Key Instructional Strategies
Instructional strategies are ideas, methods
and attitudes that you have for your classroom and for your students. Through
my experiences, I have continued to learn more methods to meet my students
needs. The students will notice not only what I teach them but how I teach
them. I must be a good and positive role model as a teacher and as a person.
The students will notice the attitudes in the classroom and from myself
and it will put an effect on how they learn.
The main goal is for students to become better learners and better communicators.
A teacher must adapt to different learning styles among the students and
encourage right and left hemisphere activities. (Orlich, 1998)

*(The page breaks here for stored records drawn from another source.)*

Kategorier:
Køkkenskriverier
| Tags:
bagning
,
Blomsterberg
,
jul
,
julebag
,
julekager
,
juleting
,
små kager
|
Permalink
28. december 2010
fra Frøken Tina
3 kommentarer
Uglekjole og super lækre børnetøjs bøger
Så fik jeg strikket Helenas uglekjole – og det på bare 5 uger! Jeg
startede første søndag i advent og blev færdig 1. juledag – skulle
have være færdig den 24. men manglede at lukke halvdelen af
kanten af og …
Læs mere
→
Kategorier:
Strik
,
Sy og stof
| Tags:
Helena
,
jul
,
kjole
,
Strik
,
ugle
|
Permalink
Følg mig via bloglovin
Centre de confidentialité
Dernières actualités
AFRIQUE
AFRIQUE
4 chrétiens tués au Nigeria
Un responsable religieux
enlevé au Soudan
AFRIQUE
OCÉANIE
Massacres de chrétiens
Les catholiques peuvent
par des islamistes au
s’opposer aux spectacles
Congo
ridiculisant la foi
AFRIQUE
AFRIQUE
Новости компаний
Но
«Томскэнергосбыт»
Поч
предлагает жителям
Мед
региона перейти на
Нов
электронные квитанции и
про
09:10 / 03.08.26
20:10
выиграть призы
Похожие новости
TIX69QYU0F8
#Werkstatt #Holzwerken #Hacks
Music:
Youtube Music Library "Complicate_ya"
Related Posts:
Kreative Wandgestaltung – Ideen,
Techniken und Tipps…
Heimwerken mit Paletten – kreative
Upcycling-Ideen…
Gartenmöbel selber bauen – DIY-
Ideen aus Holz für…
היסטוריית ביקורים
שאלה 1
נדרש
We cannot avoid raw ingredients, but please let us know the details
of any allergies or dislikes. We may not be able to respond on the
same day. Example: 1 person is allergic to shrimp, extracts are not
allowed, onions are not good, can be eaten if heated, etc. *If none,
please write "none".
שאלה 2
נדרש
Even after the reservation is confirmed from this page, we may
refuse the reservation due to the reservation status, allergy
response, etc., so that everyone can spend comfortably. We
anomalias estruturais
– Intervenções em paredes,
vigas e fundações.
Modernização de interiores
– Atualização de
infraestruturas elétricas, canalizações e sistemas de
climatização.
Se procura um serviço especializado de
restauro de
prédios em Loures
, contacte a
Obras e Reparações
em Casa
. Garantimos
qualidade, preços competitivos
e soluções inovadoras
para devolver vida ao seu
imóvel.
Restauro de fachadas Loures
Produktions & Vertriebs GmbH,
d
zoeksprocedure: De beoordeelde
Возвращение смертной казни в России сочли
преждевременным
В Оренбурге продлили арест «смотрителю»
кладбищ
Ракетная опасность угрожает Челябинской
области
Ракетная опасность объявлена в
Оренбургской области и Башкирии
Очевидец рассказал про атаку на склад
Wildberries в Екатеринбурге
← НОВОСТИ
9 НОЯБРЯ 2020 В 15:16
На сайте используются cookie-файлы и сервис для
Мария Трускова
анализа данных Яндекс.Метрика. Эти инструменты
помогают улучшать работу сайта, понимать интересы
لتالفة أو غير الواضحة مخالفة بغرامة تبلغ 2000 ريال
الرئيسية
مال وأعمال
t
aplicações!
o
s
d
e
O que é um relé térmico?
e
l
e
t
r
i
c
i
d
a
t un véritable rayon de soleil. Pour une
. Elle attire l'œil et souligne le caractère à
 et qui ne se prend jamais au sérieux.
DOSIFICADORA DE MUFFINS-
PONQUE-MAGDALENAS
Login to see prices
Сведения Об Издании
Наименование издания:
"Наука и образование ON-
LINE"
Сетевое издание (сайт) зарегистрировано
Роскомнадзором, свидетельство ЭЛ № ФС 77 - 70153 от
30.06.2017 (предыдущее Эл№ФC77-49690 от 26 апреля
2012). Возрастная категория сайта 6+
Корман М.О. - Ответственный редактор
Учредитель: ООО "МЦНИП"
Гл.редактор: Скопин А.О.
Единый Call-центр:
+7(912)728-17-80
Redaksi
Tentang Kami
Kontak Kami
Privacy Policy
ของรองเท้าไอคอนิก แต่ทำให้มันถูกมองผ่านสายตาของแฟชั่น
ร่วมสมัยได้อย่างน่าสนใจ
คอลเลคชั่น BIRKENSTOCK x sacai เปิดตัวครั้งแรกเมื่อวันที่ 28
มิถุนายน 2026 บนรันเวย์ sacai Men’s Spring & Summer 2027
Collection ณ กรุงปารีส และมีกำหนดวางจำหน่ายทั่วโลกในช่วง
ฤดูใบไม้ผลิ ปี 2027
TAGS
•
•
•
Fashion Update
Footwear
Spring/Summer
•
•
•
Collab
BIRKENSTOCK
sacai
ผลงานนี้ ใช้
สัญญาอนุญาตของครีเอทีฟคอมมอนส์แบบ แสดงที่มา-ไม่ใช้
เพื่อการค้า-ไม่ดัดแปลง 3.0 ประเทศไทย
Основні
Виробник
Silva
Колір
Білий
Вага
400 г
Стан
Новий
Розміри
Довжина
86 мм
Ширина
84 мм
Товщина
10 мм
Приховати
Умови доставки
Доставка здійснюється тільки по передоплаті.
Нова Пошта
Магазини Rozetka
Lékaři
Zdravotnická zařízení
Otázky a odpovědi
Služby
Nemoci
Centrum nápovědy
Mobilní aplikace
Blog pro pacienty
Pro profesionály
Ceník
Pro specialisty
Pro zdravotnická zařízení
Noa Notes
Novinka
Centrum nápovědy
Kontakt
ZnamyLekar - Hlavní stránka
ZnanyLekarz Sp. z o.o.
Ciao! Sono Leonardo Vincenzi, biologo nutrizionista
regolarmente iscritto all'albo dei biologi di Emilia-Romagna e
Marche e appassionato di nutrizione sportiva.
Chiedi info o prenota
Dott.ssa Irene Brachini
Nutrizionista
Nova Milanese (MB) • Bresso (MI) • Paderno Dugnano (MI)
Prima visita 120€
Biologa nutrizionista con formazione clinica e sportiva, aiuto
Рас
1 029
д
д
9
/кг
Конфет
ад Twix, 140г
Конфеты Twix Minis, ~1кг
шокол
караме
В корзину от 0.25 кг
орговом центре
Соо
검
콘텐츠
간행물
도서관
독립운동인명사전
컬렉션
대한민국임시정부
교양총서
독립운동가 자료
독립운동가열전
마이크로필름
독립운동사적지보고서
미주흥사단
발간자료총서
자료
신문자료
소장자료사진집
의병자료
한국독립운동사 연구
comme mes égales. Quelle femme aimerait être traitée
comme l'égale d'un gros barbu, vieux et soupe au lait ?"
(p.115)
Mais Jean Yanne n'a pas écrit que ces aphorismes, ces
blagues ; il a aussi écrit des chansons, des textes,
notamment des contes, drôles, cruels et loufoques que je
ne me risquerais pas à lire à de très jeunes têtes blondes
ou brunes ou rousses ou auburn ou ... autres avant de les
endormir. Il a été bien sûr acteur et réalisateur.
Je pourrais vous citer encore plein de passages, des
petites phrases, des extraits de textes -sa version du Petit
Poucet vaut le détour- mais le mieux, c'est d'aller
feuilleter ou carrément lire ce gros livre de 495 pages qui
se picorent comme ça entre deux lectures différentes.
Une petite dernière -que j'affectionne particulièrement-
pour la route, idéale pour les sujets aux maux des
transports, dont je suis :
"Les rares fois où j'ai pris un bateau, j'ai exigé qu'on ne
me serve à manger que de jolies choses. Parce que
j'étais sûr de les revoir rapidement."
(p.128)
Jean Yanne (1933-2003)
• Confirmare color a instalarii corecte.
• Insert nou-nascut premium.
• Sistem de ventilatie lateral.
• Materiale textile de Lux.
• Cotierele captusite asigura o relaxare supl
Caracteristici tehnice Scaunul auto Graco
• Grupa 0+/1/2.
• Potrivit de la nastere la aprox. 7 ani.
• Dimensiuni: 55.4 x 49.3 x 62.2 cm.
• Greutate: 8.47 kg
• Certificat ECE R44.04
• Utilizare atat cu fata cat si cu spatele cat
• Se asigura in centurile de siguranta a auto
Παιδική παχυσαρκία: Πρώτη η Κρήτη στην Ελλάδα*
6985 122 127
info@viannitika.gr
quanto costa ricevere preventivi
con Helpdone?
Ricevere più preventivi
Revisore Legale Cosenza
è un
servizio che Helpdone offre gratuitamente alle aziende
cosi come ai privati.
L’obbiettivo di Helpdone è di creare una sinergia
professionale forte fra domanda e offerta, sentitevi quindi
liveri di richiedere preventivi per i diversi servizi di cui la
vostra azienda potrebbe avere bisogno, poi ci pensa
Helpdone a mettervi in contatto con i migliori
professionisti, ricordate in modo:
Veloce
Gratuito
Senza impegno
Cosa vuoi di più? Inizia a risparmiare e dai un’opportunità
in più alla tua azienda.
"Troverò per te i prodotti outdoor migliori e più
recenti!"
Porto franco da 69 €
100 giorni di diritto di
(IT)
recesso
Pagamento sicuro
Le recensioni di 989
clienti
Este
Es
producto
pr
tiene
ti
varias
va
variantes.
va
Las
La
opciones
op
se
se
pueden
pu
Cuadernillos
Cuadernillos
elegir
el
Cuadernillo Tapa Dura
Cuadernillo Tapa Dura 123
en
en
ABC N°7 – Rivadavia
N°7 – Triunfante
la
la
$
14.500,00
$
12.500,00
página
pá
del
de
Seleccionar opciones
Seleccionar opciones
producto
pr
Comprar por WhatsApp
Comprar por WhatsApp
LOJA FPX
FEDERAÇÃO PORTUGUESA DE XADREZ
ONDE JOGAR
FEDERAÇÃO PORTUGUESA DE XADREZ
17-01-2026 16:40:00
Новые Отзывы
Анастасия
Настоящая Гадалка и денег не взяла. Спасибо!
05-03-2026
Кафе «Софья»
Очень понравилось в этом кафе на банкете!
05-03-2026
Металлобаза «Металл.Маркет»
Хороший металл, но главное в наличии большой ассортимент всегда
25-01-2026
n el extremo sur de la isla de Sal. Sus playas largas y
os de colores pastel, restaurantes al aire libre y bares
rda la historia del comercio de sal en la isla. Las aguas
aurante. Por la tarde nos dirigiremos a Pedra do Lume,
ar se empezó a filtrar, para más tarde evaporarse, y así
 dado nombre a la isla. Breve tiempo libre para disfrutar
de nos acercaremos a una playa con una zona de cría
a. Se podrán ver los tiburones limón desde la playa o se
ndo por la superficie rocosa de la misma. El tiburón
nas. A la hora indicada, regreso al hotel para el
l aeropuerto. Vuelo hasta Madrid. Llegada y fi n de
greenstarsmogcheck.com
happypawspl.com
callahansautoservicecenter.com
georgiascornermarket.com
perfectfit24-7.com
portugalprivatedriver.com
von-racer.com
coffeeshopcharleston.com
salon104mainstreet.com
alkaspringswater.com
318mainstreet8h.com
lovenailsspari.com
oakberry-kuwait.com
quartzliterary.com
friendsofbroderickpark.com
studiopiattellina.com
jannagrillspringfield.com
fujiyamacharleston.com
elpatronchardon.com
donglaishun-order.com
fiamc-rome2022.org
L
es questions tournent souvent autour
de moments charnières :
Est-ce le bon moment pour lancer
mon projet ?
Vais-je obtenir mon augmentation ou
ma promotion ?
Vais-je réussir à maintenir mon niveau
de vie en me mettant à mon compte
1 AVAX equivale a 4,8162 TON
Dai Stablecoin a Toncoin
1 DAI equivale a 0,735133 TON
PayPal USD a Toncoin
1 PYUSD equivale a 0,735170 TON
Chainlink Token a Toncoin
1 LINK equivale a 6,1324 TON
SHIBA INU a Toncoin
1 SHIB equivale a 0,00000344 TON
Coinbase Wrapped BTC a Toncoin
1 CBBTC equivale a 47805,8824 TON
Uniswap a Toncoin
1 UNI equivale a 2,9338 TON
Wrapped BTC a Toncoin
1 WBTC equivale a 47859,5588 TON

When teaching, you must repeat lessons for weeks because a child who is
deaf has to hear and see a word or a concept twice the amount of a hearing
child to use it in their own vocabulary. (Yohe, 1998)
Encourage positive beliefs about learning. (Clements, 1997)
It is important to use a variety of methods of teaching and learning and
I feel you should use technology to help expand concepts and build confidence.
Teachers should be facilitators not directors of the development of language.
(Brinton & Fujiki, 1989)
Encourage language and dialogue in every situation. (Clements & Battista,
Talk with the students not at the students. (Clements, 1997)
Always let parents know what you are teaching so that they are able to
help at home and encourage at home activities. (Yohe, 1998)
Cooperative learning improves both academic learning and social skills.
Use both tactile objects and teacher made tests and not just one method.
Teach how to learn! (Orlich & Johnson, 1998)
These instructional strategies should make
the students feel comfortable in their classroom. I will facilitate language,
communication and learning in everything. These strategies encourage cooperative
learning and a student centered environment. It is important that a teacher
also help by guiding them along whenever help is needed.